CPAs who are interested in understanding more about M&As and meeting like-minded individuals can consider attending events hosting by the Institute’s Corporate Finance Interest Group (CFIG), says Leung. “The CFIG is made up of professionals from a wide variety of backgrounds and experience. Some of them, like myself, are more experienced in M&As, whereas others specialize in listing matters, IPOs, investment banking and private equity. So it’s a great way to network with people from different backgrounds,” he says. “We can provide a lot of insight into how the process works, and to help members stay updated on the latest developments in M&A.”
Cheng invites CPAs to not only attend in-person seminars and webinars, but to also put forward their suggestions as to what they would like to learn. “While we actively identify topics for our members, we always listen to our fellow members on what interests them, and we reach out for appropriate speakers,” he says, noting how he helped to organize a webinar on SPACs in 2021 and invited lawyers to speak on the topic. “We’re always happy to get in touch with our contacts for future webinars.”

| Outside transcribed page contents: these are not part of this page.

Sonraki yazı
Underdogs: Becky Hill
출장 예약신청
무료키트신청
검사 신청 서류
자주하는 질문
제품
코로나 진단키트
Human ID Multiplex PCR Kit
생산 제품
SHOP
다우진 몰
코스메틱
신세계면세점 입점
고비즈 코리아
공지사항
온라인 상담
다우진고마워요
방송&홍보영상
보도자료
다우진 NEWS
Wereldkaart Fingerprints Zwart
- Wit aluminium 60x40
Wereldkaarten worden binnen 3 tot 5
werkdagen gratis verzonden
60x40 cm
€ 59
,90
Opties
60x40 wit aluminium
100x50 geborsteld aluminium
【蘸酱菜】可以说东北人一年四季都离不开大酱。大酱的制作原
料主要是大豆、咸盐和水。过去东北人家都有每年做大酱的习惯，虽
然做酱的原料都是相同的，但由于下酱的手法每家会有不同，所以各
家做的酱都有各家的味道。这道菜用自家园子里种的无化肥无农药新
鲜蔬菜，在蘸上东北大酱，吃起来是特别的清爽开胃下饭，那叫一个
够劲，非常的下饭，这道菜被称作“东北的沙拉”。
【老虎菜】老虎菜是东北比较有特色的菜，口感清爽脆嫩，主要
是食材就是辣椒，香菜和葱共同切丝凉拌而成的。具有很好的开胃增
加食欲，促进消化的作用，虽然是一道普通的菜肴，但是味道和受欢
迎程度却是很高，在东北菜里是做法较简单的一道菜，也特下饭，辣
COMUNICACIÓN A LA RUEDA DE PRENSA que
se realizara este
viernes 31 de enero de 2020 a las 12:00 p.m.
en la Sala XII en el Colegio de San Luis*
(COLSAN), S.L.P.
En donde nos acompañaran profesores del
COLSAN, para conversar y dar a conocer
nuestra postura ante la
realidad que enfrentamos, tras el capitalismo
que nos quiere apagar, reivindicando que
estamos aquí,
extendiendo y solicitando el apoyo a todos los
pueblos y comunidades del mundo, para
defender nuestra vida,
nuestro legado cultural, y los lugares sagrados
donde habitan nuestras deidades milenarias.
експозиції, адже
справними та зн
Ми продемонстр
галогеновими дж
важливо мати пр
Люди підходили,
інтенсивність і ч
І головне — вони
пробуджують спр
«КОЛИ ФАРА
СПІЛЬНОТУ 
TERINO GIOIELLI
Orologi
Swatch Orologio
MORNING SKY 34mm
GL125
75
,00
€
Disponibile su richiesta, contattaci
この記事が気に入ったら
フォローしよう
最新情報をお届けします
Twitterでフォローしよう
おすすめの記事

“A lot of what we do in an M&A relies on the details of both the process and analysis. We have to be detail-oriented; if the details in an M&A aren’t right, it can jeopardize the entire deal.”
To buy or not to buy?
While an M&A may seem like an obvious strategy for future growth, it is crucial for companies to conduct the proper research into the company they hope to acquire or merge with, and whether doing so will fit into the long-term growth strategy of the organization. “Internally, they should look into whether the target company can really add synergy or value to their existing business,” Tang explains. “It is key for them to do this before jumping into doing all the detailed execution work.” D’Azevedo agrees, noting that a client has to assess the commerciality of a deal, long before proceeding to the due diligence process. “Because once that starts, advisor fees can rack up pretty quickly,” he says.
Lai says companies can consider financial forecasting to determine what they will ultimately gain from the acquisition or merger. “They can estimate the value their business will gain through modelling the economic benefits of the services, solutions and clients a target has access to. Perhaps the acquisition will help them to gain more share from a competitor, or it may open up a new revenue stream outside of their current dimension,” he says.
With the right preparation, and team to conduct due diligence and coordinate the deal, the company will stand a better chance in reaping the benefits of an acquisition, Lai concludes. “As with most aspects of business, acquisitions also carry risk. But by being strategic, and basing decisions on robust due diligence – especially around culture fit and value alignment – a business can come out of an acquisition stronger than ever.”
There were 1,529 M&A deals in Hong Kong in 2021. The deals are worth a combined value of US$182.79 billion and is the largest number of M&A transactions seen in Hong Kong since 2017, which netted US$207.52 billion in deal value.